MEK producers said domestic supplies decreased since a large number of local output went to higher-priced overseas market. Shandong Qixiang reported over 3,000 tonnes of exports in July. Hebei Zhongjie exported more than 1,000 tonnes to overseas market and would have little availability in the internal market. Meanwhile, the closure of naviation caused by oil leakage at Dalian Port hampered the delivery of Fushun PC's goods. The producer recently limited sales with low inventories. Xinjiang Tianli would shut down its 40,000 tonnes/year unit for 40-day maintenance in August and currently the producer held low inventories and limited sales. Therefore, domestic MEK offers were revised up by CNY300-400/tonne to CNY8,300-8,500/tonne.

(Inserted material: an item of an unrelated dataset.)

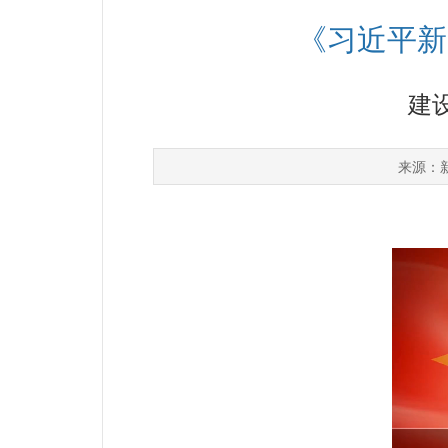
《习近平新
建
来源：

Most domestic traders kept inventories at low levels or even zero on lower operating rates of downstream plants at the end of June and decreased chemical prices, so they were shocked by the sudden MEK price rise this week. Some traders said the price rise might depress downstream users further but on the other hand, the MEK prices already hit a level higher than acetone price by CNY3,000/tonne, leaving little upward room. Accordingly, most traders were cautious.
Some downstream users just covered immediate requirements with low operating rates and low inventory levels amidst the traditional off-season. They showed resistance on the high MEK prices and turned to buy substitute solvents which were pegged at CNY3,000-5,000/tonne. Hence their MEK consumption decreased sharply.
In a nutshell, despite a price rise, trade volumes had little improvement. It is expected domestic prices will edge up in short term as upstream producers may lift offers on limited inventories.